United States: A minimum of 104 people have fallen ill, including thirty-four people who have been admitted to hospital in an outbreak that has been traced to E. coli-contaminated onions used in McDonald’s Quarter Pounder hamburgers, according to federal health officials on Wednesday.
Some have been confirmed in fourteen states, as reported by the US CDC.
Hospitalizations and Fatality
One person has died in Colorado alone, and four other individuals have been found to have a potentially fatal acute kidney condition.
Overall, there are more than thirty cases in Colorado, nineteen in Montana, thirteen in Nebraska, ten in New Mexico, eight in Missouri and Utah, six in Wyoming, three in Kansas, two in Michigan, and one case each in Iowa, North Carolina, Oregon, Washington, and Wisconsin.
The cases of illnesses were reported from September 12 to October 21. At least seven of the respondents who suffered food-borne diseases indicated that the food they took was from McDonald’s while on the move.
Source of Contamination
The CDC ruled out slivered onions, used to garnish Quarter Pounders, as the cause of contamination.
Taylor Farms, a California-based producer-growing company, also recalled onions that could have been contaminated with bacteria.
Tests by the US Food and Drug Administration detected a type of E. coli bacteria that produces a dangerous toxin in one sample of the onions, but it did not match the strain that made people sick, officials reported.
The US Food and Drug Administration lab tests found a Shiga toxin-producing E. coli bacteria in one of the onions but different from that which infected people, officials said, as ABC News reported.
During the initial phase, Quarter Pounders were removed from the menus of many states during the early days of the outbreak.
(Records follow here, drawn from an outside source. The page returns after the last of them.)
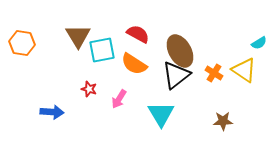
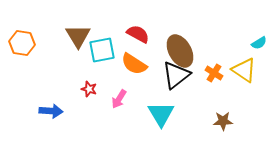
blue arrow: moved 1 px left, 1 px up
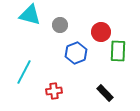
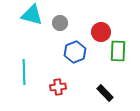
cyan triangle: moved 2 px right
gray circle: moved 2 px up
blue hexagon: moved 1 px left, 1 px up
cyan line: rotated 30 degrees counterclockwise
red cross: moved 4 px right, 4 px up
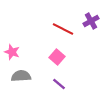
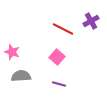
purple line: rotated 24 degrees counterclockwise
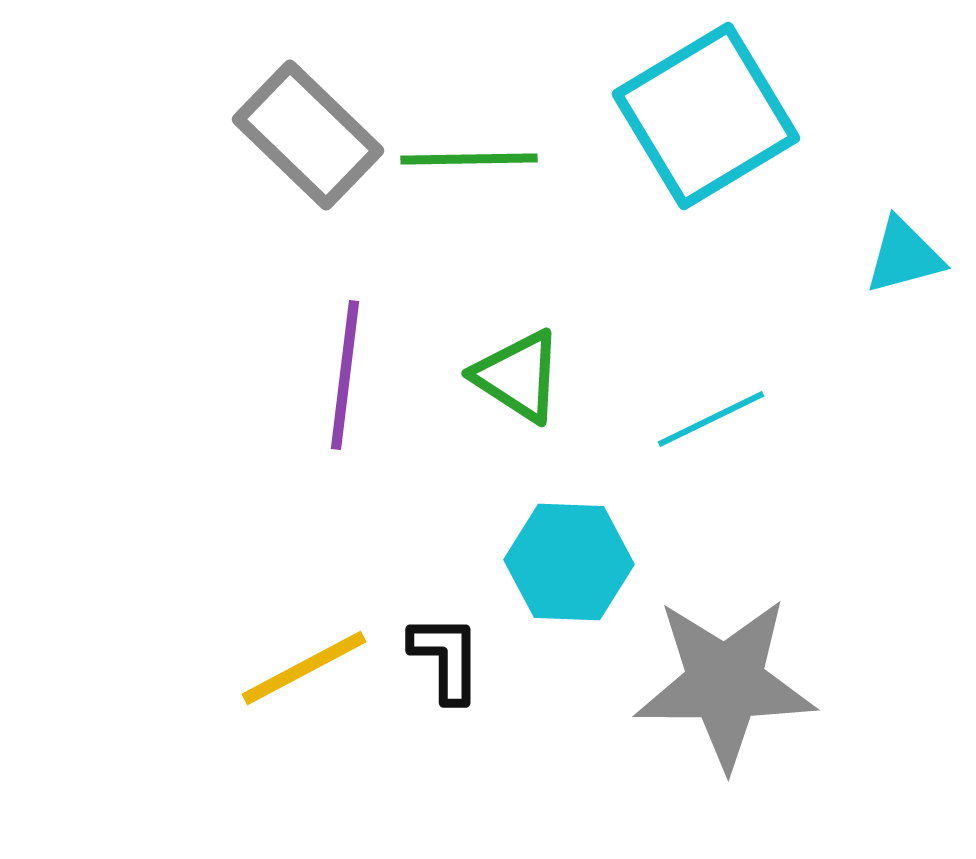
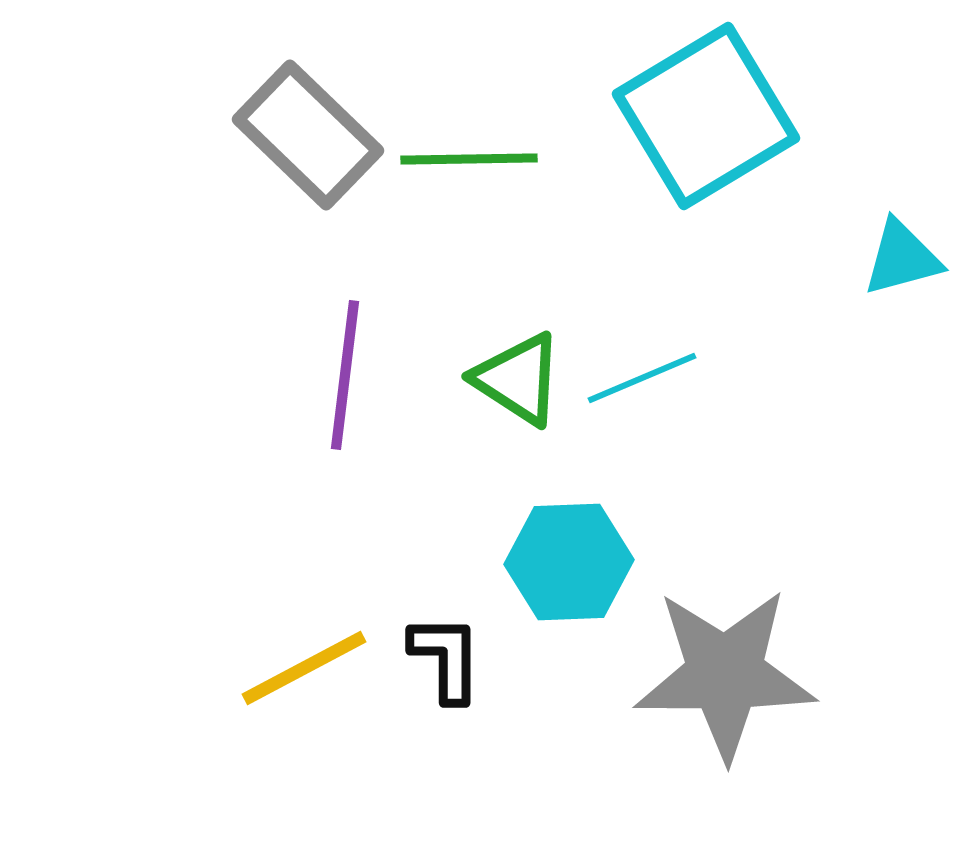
cyan triangle: moved 2 px left, 2 px down
green triangle: moved 3 px down
cyan line: moved 69 px left, 41 px up; rotated 3 degrees clockwise
cyan hexagon: rotated 4 degrees counterclockwise
gray star: moved 9 px up
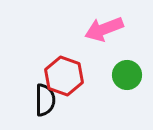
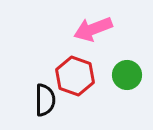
pink arrow: moved 11 px left
red hexagon: moved 11 px right
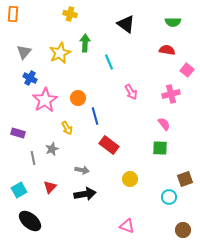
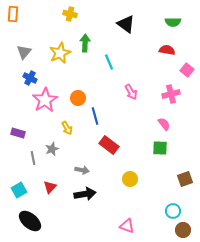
cyan circle: moved 4 px right, 14 px down
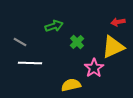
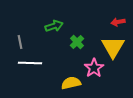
gray line: rotated 48 degrees clockwise
yellow triangle: rotated 35 degrees counterclockwise
yellow semicircle: moved 2 px up
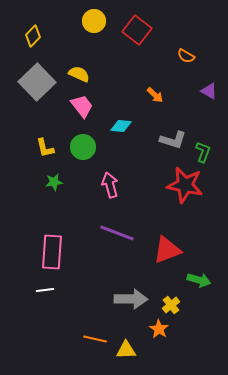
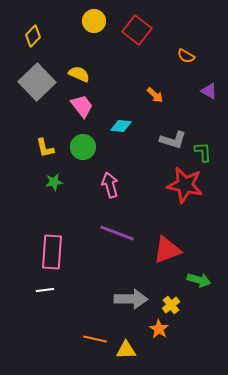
green L-shape: rotated 25 degrees counterclockwise
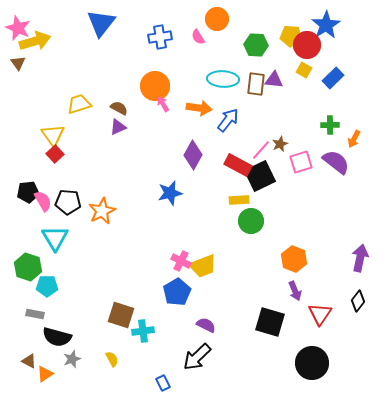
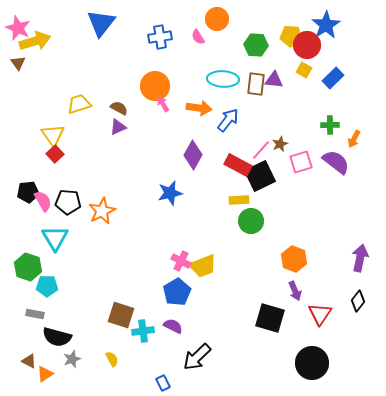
black square at (270, 322): moved 4 px up
purple semicircle at (206, 325): moved 33 px left, 1 px down
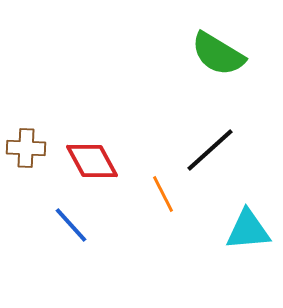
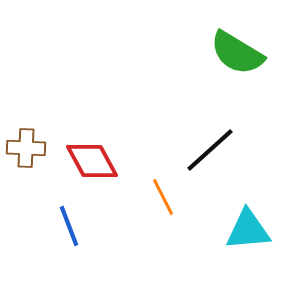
green semicircle: moved 19 px right, 1 px up
orange line: moved 3 px down
blue line: moved 2 px left, 1 px down; rotated 21 degrees clockwise
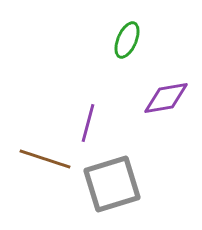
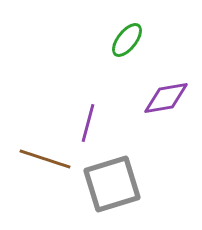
green ellipse: rotated 15 degrees clockwise
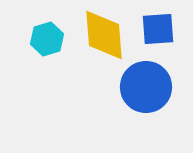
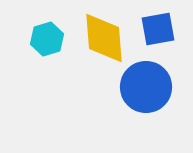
blue square: rotated 6 degrees counterclockwise
yellow diamond: moved 3 px down
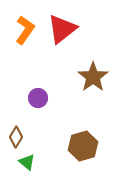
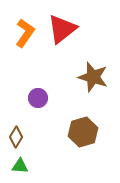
orange L-shape: moved 3 px down
brown star: rotated 20 degrees counterclockwise
brown hexagon: moved 14 px up
green triangle: moved 7 px left, 4 px down; rotated 36 degrees counterclockwise
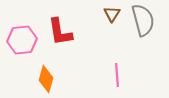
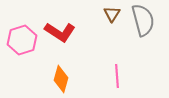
red L-shape: rotated 48 degrees counterclockwise
pink hexagon: rotated 12 degrees counterclockwise
pink line: moved 1 px down
orange diamond: moved 15 px right
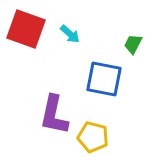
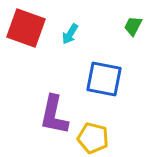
red square: moved 1 px up
cyan arrow: rotated 80 degrees clockwise
green trapezoid: moved 18 px up
yellow pentagon: moved 1 px down
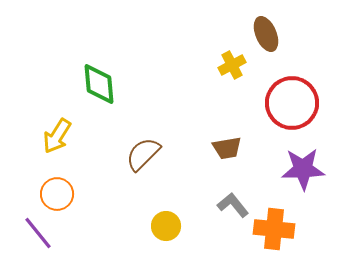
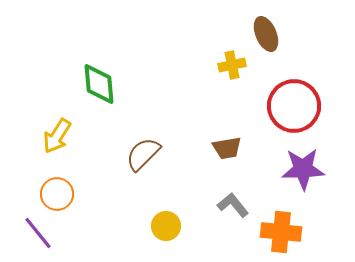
yellow cross: rotated 16 degrees clockwise
red circle: moved 2 px right, 3 px down
orange cross: moved 7 px right, 3 px down
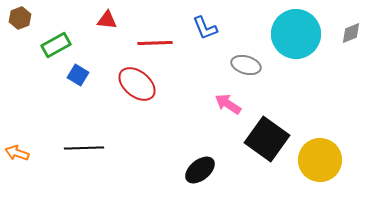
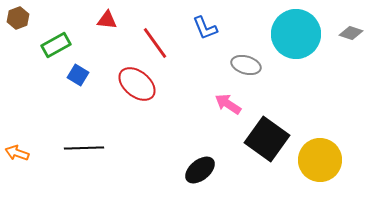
brown hexagon: moved 2 px left
gray diamond: rotated 40 degrees clockwise
red line: rotated 56 degrees clockwise
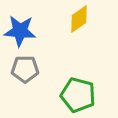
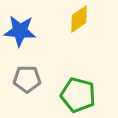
gray pentagon: moved 2 px right, 10 px down
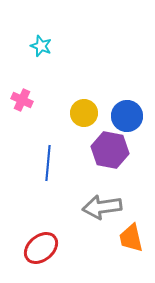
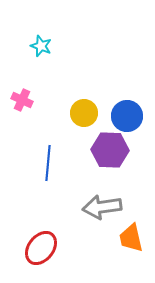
purple hexagon: rotated 9 degrees counterclockwise
red ellipse: rotated 12 degrees counterclockwise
McDonald’s officials said Wednesday that the company identified an alternate supplier for the nine restaurants that temporarily stopped serving the burgers with onions.
Over the past week, those restaurants resumed selling Quarter Pounders with slivered onions.
As FDA mentioned, there does not appear to be a continued food safety concern related to this outbreak at McDonald’s restaurants,” ABC News reported.
The kind of bacteria causing menace to which the type of bacteria mentioned in this outbreak belongs resulted in 74,000 annual infections in America and 2,000-plus hospitalizations besides 61 deaths, according to the CDC.